Theories of revolution have looked over time at different aspects of this particular political phenomenon. Be it the characteristics that may make the revolutionary dynamic similar to natural occurring phenomena (such as disease or storms and hurricanes), the powerful, violent and sudden overthrow of an existing political structure and its replacement with a new regime, the all-encompassing transformations of social and political structures, most theories of revolutions have very little to say about the military's involvement in these events. Most theories regard the military's participation as only one of the multiple elements that enforce and make possible the revolutionary conjecture, whereas other theories limit themselves to noticing the empiric-derived presence of the military (or of military representatives) in the core of the revolutionary dynamic, without attempting to find an explanation for these occurrences or to conceptualize the participation of the military to revolutions.

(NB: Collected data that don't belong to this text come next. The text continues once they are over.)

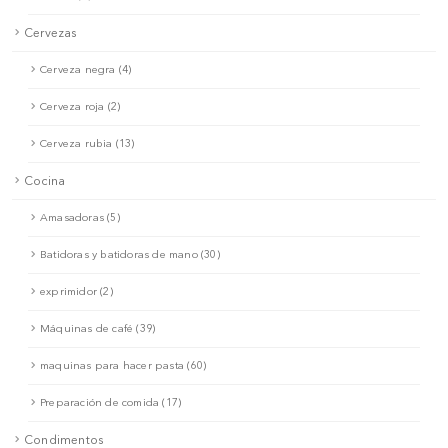
Cervezas
Cerveza negra (4)
Cerveza roja (2)
Cerveza rubia (13)
Cocina
Amasadoras (5)
Batidoras y batidoras de mano (30)
exprimidor (2)
Máquinas de café (39)
maquinas para hacer pasta (60)
Preparación de comida (17)
Condimentos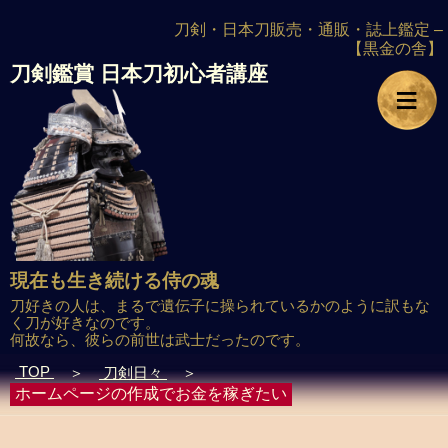
刀剣・日本刀販売・通販・誌上鑑定 –
【黒金の舎】
刀剣鑑賞
日本刀初心者講座
≡
現在も生き続ける侍の魂
刀好きの人は、まるで遺伝子に操られているかのように訳もな
く刀が好きなのです。
何故なら、彼らの前世は武士だったのです。
TOP
＞
刀剣日々
＞
ホームページの作成でお金を稼ぎたい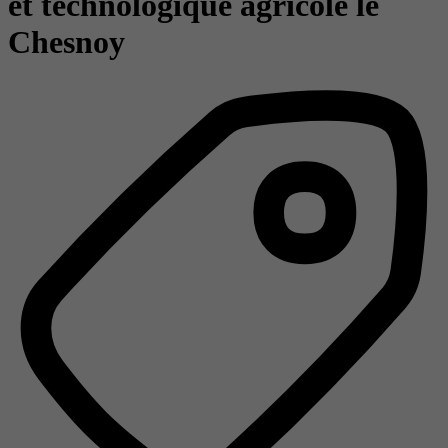
et technologique agricole le
Chesnoy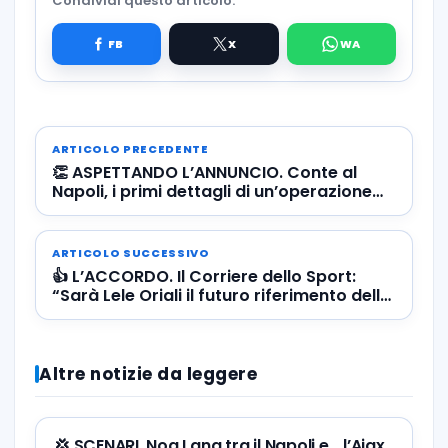
Condividi questo articolo:
ARTICOLO PRECEDENTE
👏 ASPETTANDO L’ANNUNCIO. Conte al
Napoli, i primi dettagli di un’operazione
da 60 milioni di euro
ARTICOLO SUCCESSIVO
👍 L’ACCORDO. Il Corriere dello Sport:
“Sarà Lele Oriali il futuro riferimento dello
spogliatoio del Napoli”
Altre notizie da leggere
💢 SCENARI. Noa Lang tra il Napoli e… l’Ajax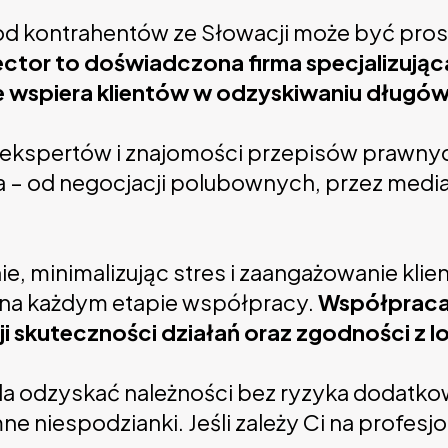
d kontrahentów ze Słowacji może być prost
ctor to doświadczona firma specjalizująca
e wspiera klientów w odzyskiwaniu długów
h ekspertów i znajomości przepisów prawny
 od negocjacji polubownych, przez mediacj
ie, minimalizując stres i zaangażowanie kli
 na każdym etapie współpracy.
Współpraca 
 skuteczności działań oraz zgodności z l
a odzyskać należności bez ryzyka dodatkow
ne niespodzianki. Jeśli zależy Ci na profe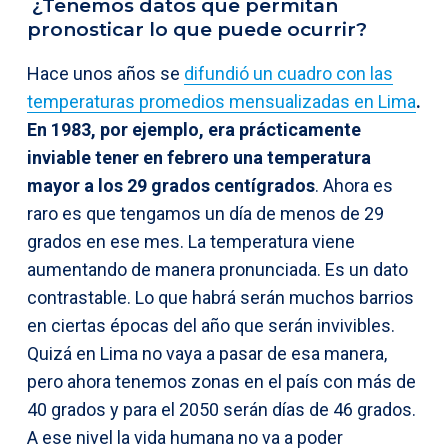
¿Tenemos datos que permitan
pronosticar lo que puede ocurrir?
Hace unos años se
difundió un cuadro con las
temperaturas promedios mensualizadas en Lima
.
En 1983, por ejemplo, era prácticamente
inviable tener en febrero una temperatura
mayor a los 29 grados centígrados
. Ahora es
raro es que tengamos un día de menos de 29
grados en ese mes. La temperatura viene
aumentando de manera pronunciada. Es un dato
contrastable. Lo que habrá serán muchos barrios
en ciertas épocas del año que serán invivibles.
Quizá en Lima no vaya a pasar de esa manera,
pero ahora tenemos zonas en el país con más de
40 grados y para el 2050 serán días de 46 grados.
A ese nivel la vida humana no va a poder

The paper looks present theoretical outlook on this matter and underscores the limits of explanations provided by theories of revolution on the involvement of military in the revolutionary dynamic, especially in terms of explanatory power. Debating the most important theories of revolutions (and especially the outreach of the few ones that do try to tackle the problem of military involvement), I am trying to ascertain whether the military can be a leading revolutionary force (1), and if so, identify under which conditions can the military set out on a revolutionary path (2) and underline the main characteristics of these events (3), by looking at the Egyptian Revolution of 1956 and the Iraqi Revolution of 1958. Furthermore, I am trying to underline which of the hypotheses of revolutionary theory can be tested against these two cases and to what extent can we build upon these previous findings in order to develop a conceptual model of the military’sPage 418 involvement in revolutions (4). The result should be hopefully a more accurate explanation of the relation between the military and revolutions.
In discussing the relation and debates between different theories of revolution I follow the order used by Jack A. Goldstone1 and John Foran2, which analyzes theories of revolution from a combined chronological and methodological perspective. The earliest remarks about the role the military may play during revolutions are made by the first generation of revolution theorists, the “natural history3” school, best represented by the works of Lyfford P. Edwards and Crane Brinton. The “natural history” of revolutions is the first attempt to study the field of revolution in a scientific manner, trying to free the analysis of the phenomenon from the inherent moral or ideological influences of previous undertakings (be they Marxist or, on the contrary, conservative writings). It is the firm belief of the theorists of the “natural history” school that revolutions can be studied in a quasi-natural scientific manner, by means of comparing the most important cases (generally, the study is confined to the American, French, English and Russian Revolutions) and theorizing on the repeated empiric occurrences identified as a result of the comparative undertaking.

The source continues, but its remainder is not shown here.